* Your objective
Each entry that follows is to be retyped exactly. Pictures do not belong in the copy.

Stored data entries
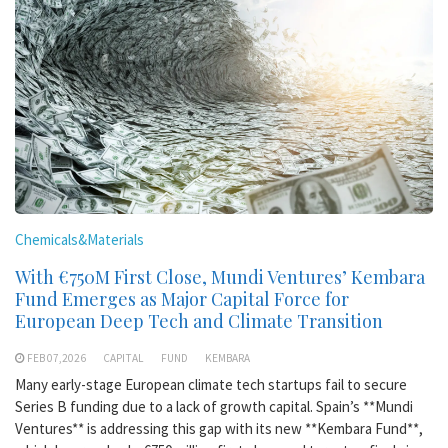
Chemicals&Materials
With €750M First Close, Mundi Ventures’ Kembara
Fund Emerges as Major Capital Force for
European Deep Tech and Climate Transition
FEB 07,2026
CAPITAL
FUND
KEMBARA
Many early-stage European climate tech startups fail to secure
Series B funding due to a lack of growth capital. Spain’s **Mundi
Ventures** is addressing this gap with its new **Kembara Fund**,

* Task result
Chemicals&Materials
With €750M First Close, Mundi Ventures’ Kembara
Fund Emerges as Major Capital Force for
European Deep Tech and Climate Transition
FEB 07,2026
CAPITAL
FUND
KEMBARA
Many early-stage European climate tech startups fail to secure
Series B funding due to a lack of growth capital. Spain’s **Mundi
Ventures** is addressing this gap with its new **Kembara Fund**,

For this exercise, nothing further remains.